[
https://issues.apache.org/jira/browse/HDFS-1972?page=com.atlassian.jira.plugin.system.issuetabpanels:all-tabpanel
]
Todd Lipcon updated HDFS-1972:
------------------------------
Attachment: hdfs-1972.txt
OK. I have an implementation of "Solution 2" from above which I believe works
correctly in all the cases. A few minor differences from what's described above:
- It turns out that the DN side of the block report didn't need to be modified.
The DNA_INVALIDATE command already calls {{FSDataset.invalidate}} as soon as it
enqueues it for asynchronous deletion. This will remove it from the DN side
volumeMap structure, which is where we generate the block report from.
One possible race here which is worth investigating: the DirectoryScanner could
find the block file right before it's deleted, and re-add it to the volume map.
I'd like to address this as a follow-up since it's a rare race and will take a
while to write a decent test case for it.
- Rather than modifying the BR call to include a flag to acknowledge active
state, I changed the NN side to carry an additional flag which is set on the
first heartbeat after failover.
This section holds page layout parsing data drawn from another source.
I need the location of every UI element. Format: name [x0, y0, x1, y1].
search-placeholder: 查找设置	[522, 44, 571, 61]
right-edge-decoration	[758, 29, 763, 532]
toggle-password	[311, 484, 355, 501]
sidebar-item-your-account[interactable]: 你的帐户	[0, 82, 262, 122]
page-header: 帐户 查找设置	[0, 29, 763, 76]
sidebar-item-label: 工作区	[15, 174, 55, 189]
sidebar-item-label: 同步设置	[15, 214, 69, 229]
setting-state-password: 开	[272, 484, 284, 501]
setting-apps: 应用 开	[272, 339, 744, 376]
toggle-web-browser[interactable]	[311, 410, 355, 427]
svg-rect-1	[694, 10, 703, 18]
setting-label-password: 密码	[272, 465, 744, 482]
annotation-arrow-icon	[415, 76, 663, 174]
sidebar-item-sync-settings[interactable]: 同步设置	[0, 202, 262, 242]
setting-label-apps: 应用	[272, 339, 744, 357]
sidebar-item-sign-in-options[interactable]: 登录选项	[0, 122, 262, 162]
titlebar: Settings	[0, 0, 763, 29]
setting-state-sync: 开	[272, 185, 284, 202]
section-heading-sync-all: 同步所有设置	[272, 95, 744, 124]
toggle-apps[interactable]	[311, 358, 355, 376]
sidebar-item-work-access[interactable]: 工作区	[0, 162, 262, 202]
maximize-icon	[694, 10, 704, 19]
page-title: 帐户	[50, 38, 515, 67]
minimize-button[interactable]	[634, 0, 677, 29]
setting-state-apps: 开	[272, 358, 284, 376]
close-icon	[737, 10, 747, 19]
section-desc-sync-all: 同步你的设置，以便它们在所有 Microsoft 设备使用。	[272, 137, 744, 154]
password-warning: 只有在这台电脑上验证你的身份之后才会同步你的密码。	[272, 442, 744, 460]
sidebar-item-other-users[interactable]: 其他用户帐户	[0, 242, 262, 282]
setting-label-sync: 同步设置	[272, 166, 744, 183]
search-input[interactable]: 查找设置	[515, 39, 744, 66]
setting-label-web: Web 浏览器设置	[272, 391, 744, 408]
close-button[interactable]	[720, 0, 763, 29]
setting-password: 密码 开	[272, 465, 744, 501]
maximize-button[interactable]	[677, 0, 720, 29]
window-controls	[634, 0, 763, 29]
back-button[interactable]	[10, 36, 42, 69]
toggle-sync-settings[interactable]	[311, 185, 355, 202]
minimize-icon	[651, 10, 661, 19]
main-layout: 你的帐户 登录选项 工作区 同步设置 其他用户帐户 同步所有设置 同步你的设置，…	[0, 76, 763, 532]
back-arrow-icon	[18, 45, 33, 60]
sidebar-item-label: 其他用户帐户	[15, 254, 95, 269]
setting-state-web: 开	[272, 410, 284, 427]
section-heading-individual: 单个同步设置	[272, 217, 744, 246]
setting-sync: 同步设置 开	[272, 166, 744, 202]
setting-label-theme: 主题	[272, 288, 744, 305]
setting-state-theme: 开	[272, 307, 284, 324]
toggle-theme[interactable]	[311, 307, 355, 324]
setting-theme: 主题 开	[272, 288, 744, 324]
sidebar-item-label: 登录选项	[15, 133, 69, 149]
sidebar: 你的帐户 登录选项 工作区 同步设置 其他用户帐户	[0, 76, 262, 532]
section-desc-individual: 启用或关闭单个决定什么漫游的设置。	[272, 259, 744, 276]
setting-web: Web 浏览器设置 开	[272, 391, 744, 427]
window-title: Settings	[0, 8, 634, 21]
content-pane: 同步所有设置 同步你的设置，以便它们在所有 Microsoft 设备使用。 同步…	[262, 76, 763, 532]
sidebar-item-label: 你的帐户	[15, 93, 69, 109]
This has the same effect and I think was a
little simpler than making a protocol change.
I've also added a metric and metasave output for the list of postponed block
deletions.
This patch applies on top of HDFS-2602 from
https://issues.apache.org/jira/secure/attachment/12506819/HDFS-2602.patch but
will probably need to be re-generated after that's committed.
> HA: Datanode fencing mechanism
> ------------------------------
>
> Key: HDFS-1972
> URL: https://issues.apache.org/jira/browse/HDFS-1972
> Project: Hadoop HDFS
> Issue Type: Sub-task
> Components: data-node, name-node
> Reporter: Suresh Srinivas
> Assignee: Todd Lipcon
> Attachments: hdfs-1972-v1.txt, hdfs-1972.txt
>
>
> In high availability setup, with an active and standby namenode, there is a
> possibility of two namenodes sending commands to the datanode. The datanode
> must honor commands from only the active namenode and reject the commands
> from standby, to prevent corruption. This invariant must be complied with
> during fail over and other states such as split brain. This jira addresses
> issues related to this, design of the solution and implementation.
--
This message is automatically generated by JIRA.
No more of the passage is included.